If managing projects weren’t difficult enough, managing people is a much more difficult task. People aren’t cold and calculated like machines or plans. They have thoughts and feelings; fears and ambitions. The challenges of managing people are different from managing projects. Managing people successfully is a matter of leadership. In order to motivate your team you need to empathize with them and understand their ambitions and concerns. You need to align people to a common goal; managing the emotional peaks and valleys along the way. You need to deal with poor performance and energize your troops when things get tough. And once the final goal has been achieved, you need to recognize and reward those who contributed to the project’s success.
- Most of your problems will be People Problems. (Not Project Problems)
You’re not managing robots. We manage people. People have interests, fears, and strengths. We do our best to understand our project team and inspire them to achieve great levels of performance. Most of the issues we will deal as Project Managers concern motivation, ownership, initiative, and responsibility. Many of the logistical/process problems you’ll face are really people problems in disguise.
People not delivering in time can be a lack of prioritization. Deliverables not meeting standards can be a problem of communication and clarity. Projects that are stuck can be caused by a lack of initiative by the team; where people are tossing responsibilities at each other. As a PM you will need to support your team in solving their problems. And you will have to give them ownership and autonomy so that they are empowered to deliver exceptional results.
Most importantly, when faced with a project problem, avoid rushing to implement new tools and metrics to manage the project. You most likely don’t need them. Instead, first diagnose the human factors at play. Dig deep to understand the people problems that are causing the setbacks on your progress.
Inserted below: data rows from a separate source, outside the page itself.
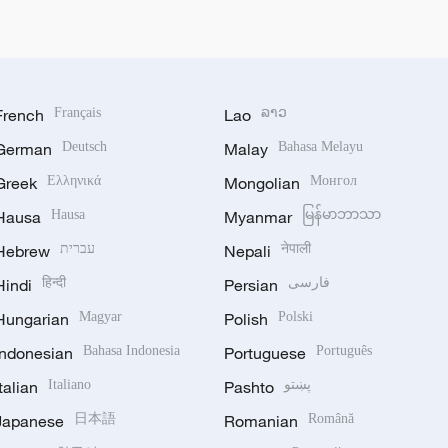
French
Français
Lao
ລາວ
German
Deutsch
Malay
Bahasa Melayu
Greek
Ελληνικά
Mongolian
Монгол
Hausa
Hausa
Myanmar
မြန်မာဘာသာ
Hebrew
עברית
Nepali
नेपाली
Hindi
हिन्दी
Persian
فارسی
Hungarian
Magyar
Polish
Polski
Indonesian
Bahasa Indonesia
Portuguese
Português
Italian
Italiano
Pashto
پښتو
Japanese
日本語
Romanian
Română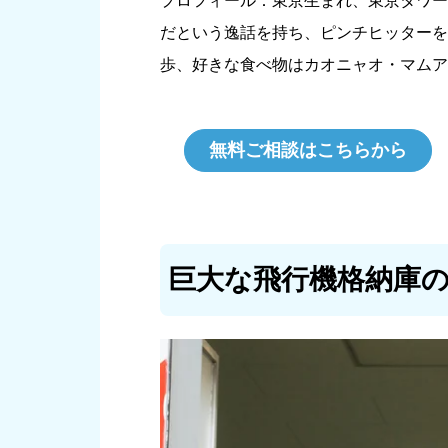
プロフィール：東京生まれ、東京タワー
だという逸話を持ち、ピンチヒッターを
歩、好きな食べ物はカオニャオ・マムア
無料ご相談はこちらから
巨大な飛行機格納庫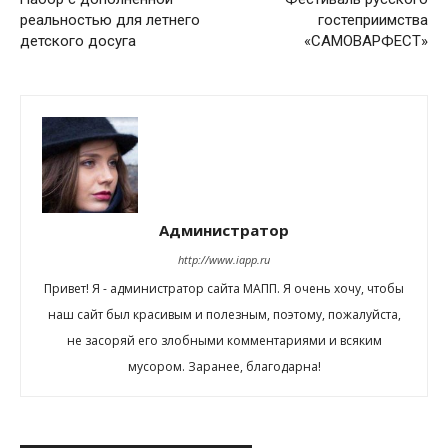
реальностью для летнего
гостеприимства
детского досуга
«САМОВАРФЕСТ»
Администратор
http://www.iapp.ru
Привет! Я - администратор сайта МАПП. Я очень хочу, чтобы
наш сайт был красивым и полезным, поэтому, пожалуйста,
не засоряй его злобными комментариями и всяким
мусором. Заранее, благодарна!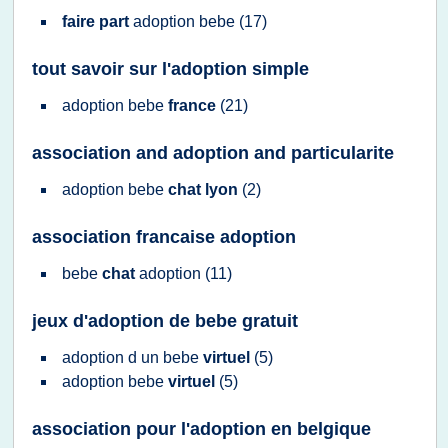
faire part
adoption bebe
(17)
tout savoir sur l'adoption simple
adoption bebe
france
(21)
association and adoption and particularite
adoption bebe
chat lyon
(2)
association francaise adoption
bebe
chat
adoption
(11)
jeux d'adoption de bebe gratuit
adoption
d un
bebe
virtuel
(5)
adoption bebe
virtuel
(5)
association pour l'adoption en belgique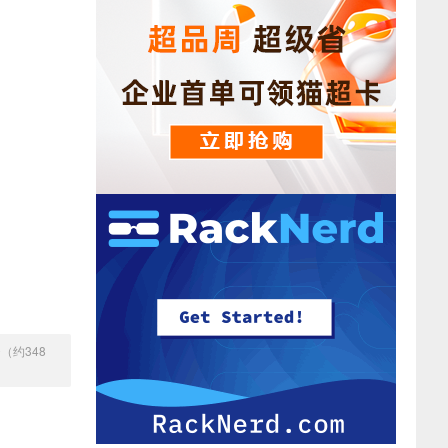
0（约348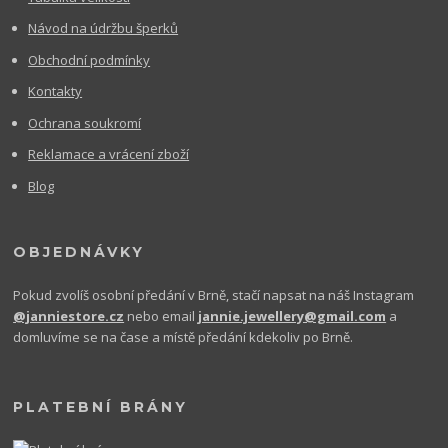
Návod na údržbu šperků
Obchodní podmínky
Kontakty
Ochrana soukromí
Reklamace a vrácení zboží
Blog
OBJEDNÁVKY
Pokud zvolíš osobní předání v Brně, stačí napsat na náš Instagram
@janniestore.cz
nebo email
jannie.jewellery@gmail.com
a
domluvíme se na čase a místě předání kdekoliv po Brně.
PLATEBNÍ BRÁNY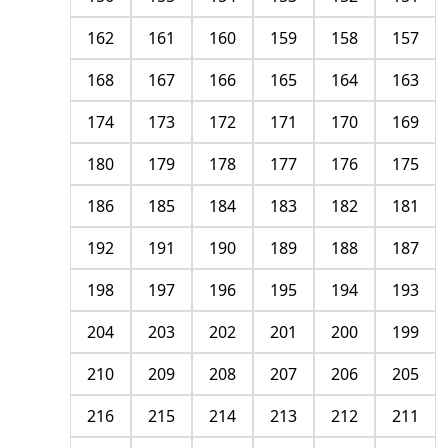
162
161
160
159
158
157
168
167
166
165
164
163
174
173
172
171
170
169
180
179
178
177
176
175
186
185
184
183
182
181
192
191
190
189
188
187
198
197
196
195
194
193
204
203
202
201
200
199
210
209
208
207
206
205
216
215
214
213
212
211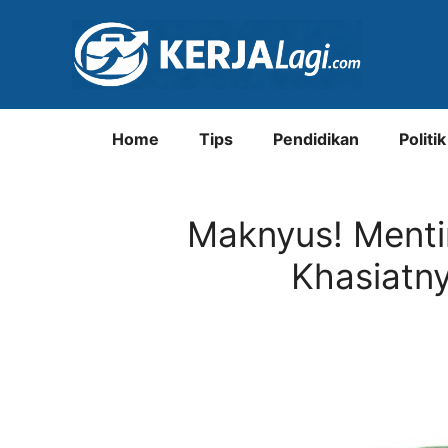
Langsung
ke
isi
Home
Tips
Pendidikan
Politik
Maknyus! Ment
Khasiatny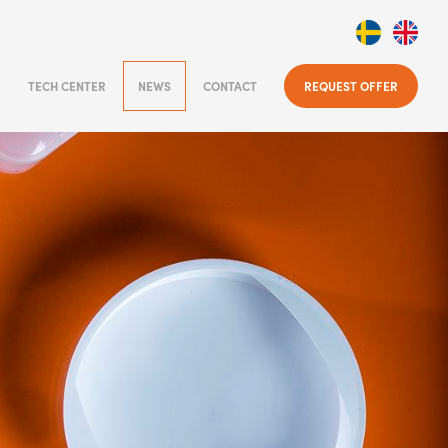
TECH CENTER
NEWS
CONTACT
REQUEST OFFER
- Manage your Team’s Priorities.
As a PM, you’ll often face the challenge of Prioritization; or lack thereof. The classic problem is this. You need different things from different people. You are none of them’s boss. They have other things to do as well. So you are none of their priorities. Because you are not their boss, you face the challenge of exercising the authority to determine what needs to be done. Being second to last priority makes getting their attention, effort and time a constant struggle.
You’ll have to get creative here. You can use hierarchy and have their boss make things a priority, which will lead to short sparks of productivity that usually die out quickly. You can create incentives for them, to try to make it “worthwhile” to help move your project forward. You can try to leverage goodwill or do good things for them (help them out with a problem of their own) so that they feel driven to help you back. Whatever approach you take, always remember that if your project isn’t a priority, don’t expect anything to get done.
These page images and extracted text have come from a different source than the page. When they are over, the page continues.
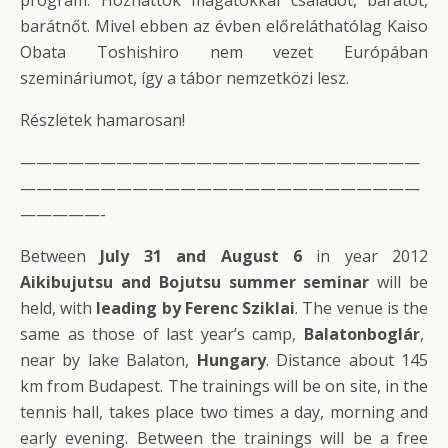
program. Hozhattok magatokkal családot, barátot,
barátnőt. Mivel ebben az évben előreláthatólag Kaiso
Obata Toshishiro nem vezet Európában
szemináriumot, így a tábor nemzetközi lesz.
Részletek hamarosan!
—————————————————————————
—————————————————————————
—————-
Between
July 31 and August 6
in year 2012
Aikibujutsu and Bojutsu summer seminar
will be
held, with
leading by Ferenc Sziklai
. The venue is the
same as those of last year’s camp,
Balatonboglár
,
near by lake Balaton,
Hungary
. Distance about 145
km from Budapest. The trainings will be on site, in the
tennis hall, takes place two times a day, morning and
early evening. Between the trainings will be a free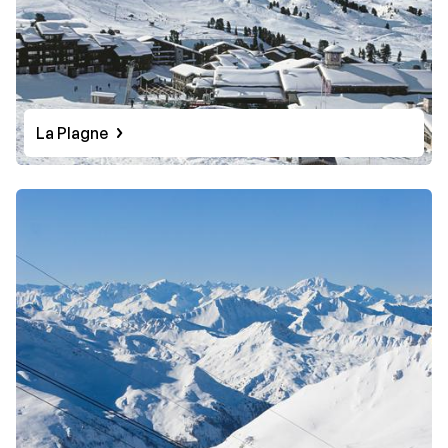
La Plagne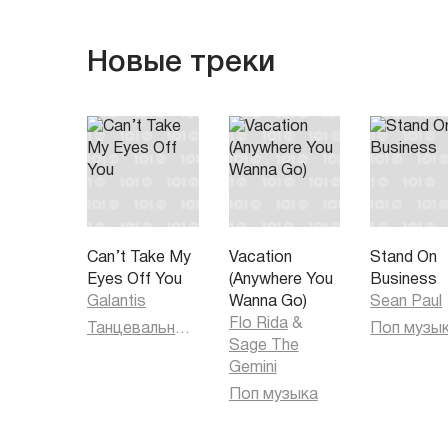
Новые треки
Can’t Take My
Vacation
Stand On
Eyes Off You
(Anywhere You
Business
Galantis
Wanna Go)
Sean Paul
Flo Rida
&
Танцевальная музыка
Поп музы
Sage The
Gemini
Поп музыка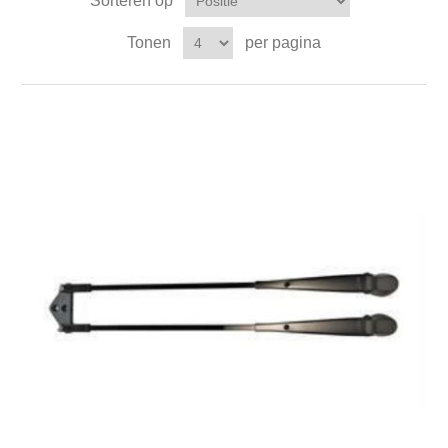
Sorteren op
Tonen
per pagina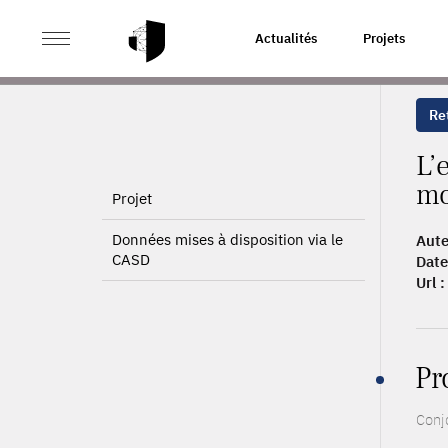
>
>
ACCUEIL
PUBLICATIONS
L’ENFANT SANS VIE EN 
Actualités
Projets
Ret
L’
mo
Projet
Données mises à disposition via le
Aute
CASD
Date
Url :
Pr
Conj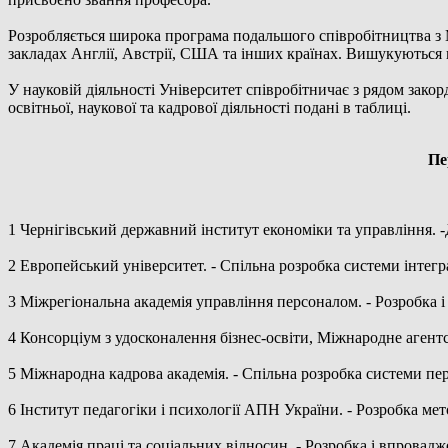
Розробляється широка програма подальшого співробітництва з 
закладах Англії, Австрії, США та інших країнах. Вишукуються
У науковій діяльності Університет співробітничає з рядом зако
освітньої, наукової та кадрової діяльності подані в таблиці.
Пе
1 Чернігівський державний інститут економіки та управління. 
2 Европейський університет. - Спільна розробка системи інтегр
3 Міжрегіональна академія управління персоналом. - Розробка і
4 Консорціум з удосконалення бізнес-освіти, Міжнародне аген
5 Міжнародна кадрова академія. - Спільна розробка системи пер
6 Інститут педагогіки і психології АПН України. - Розробка мет
7 Академія праці та соціальних відносин. - Розробка і впровад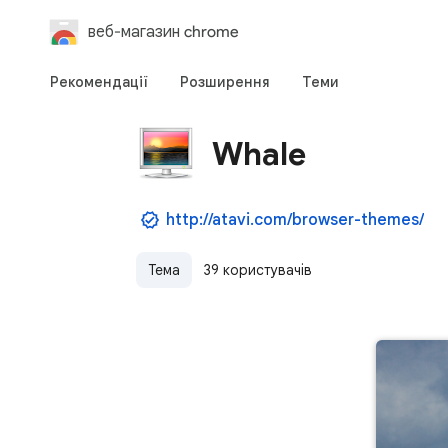
веб-магазин chrome
Рекомендації
Розширення
Теми
Whale
http://atavi.com/browser-themes/
Тема
39 користувачів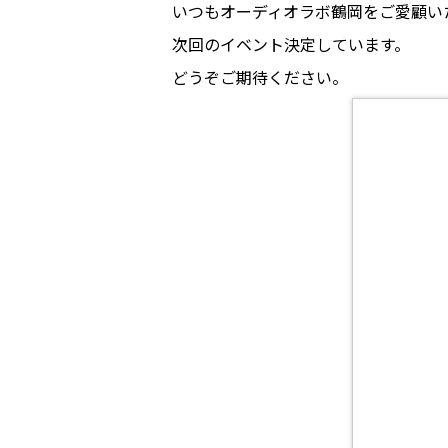
いつもオーディオラボ鶴岡をご愛顧い
次回のイベント決定しています。
どうぞご期待ください。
- Manage their Motivation.
You need to understand what motivates each of your team members. To do this, spend some time to get to know them, their ambitions and their priorities. Delegate responsibilities and tasks that fall within their interests and priorities. Try to answer the question “What’s in it for them?”. Learning to communicate a value proposition that satisfies their needs and motivations will make it easier to earn the buy-in of your team.
- Do not trade Efficiency for Effectiveness.
The ultimate goal of a PM is to get the job done. The second sub-goal is to get it done efficiently; in the least time & resources possible. As a PM, do not let an aim for efficiency get in the way of getting shit done. For example, you might think that a weekly email gets the trick done, but really it just ends up unread in a flooded inbox. A phone call or even a monthly progress meeting can be more effective ways to discuss project progress with your team.
That’s it for this time. Let me know what you think in the comments below!
Cheers till next time!
2 thoughts on “Startup Lessons: Project Management (11-15)”
Getting your team into “alignment with common goal” … don’t say that too fast – it takes more skill than one might think. It means finding a sound linkage for the individual’s motivations with a larger, often more distant goal. Here’s where you find payoff to the sensitivity you have worked on to the individual’s personal issues.
Great point GM. 100% agree that organizational and team alignment is an emotional endeavour, which requires an emotionally intelligent and empathetic approach. Thanks for the insight!